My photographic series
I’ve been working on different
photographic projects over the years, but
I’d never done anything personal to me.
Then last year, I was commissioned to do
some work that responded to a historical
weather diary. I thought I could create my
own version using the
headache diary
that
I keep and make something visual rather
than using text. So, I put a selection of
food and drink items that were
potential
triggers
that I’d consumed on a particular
━━━━━━━━━━━━━━━━━━━━
== WHAT IS REQUIRED ==
Provide an exact transcript of the lines from the one that holds "than using text. So, I put a selection of" through the final line of the data above.

== RESPONSE ==
than using text. So, I put a selection of
food and drink items that were
potential
triggers
that I’d consumed on a particular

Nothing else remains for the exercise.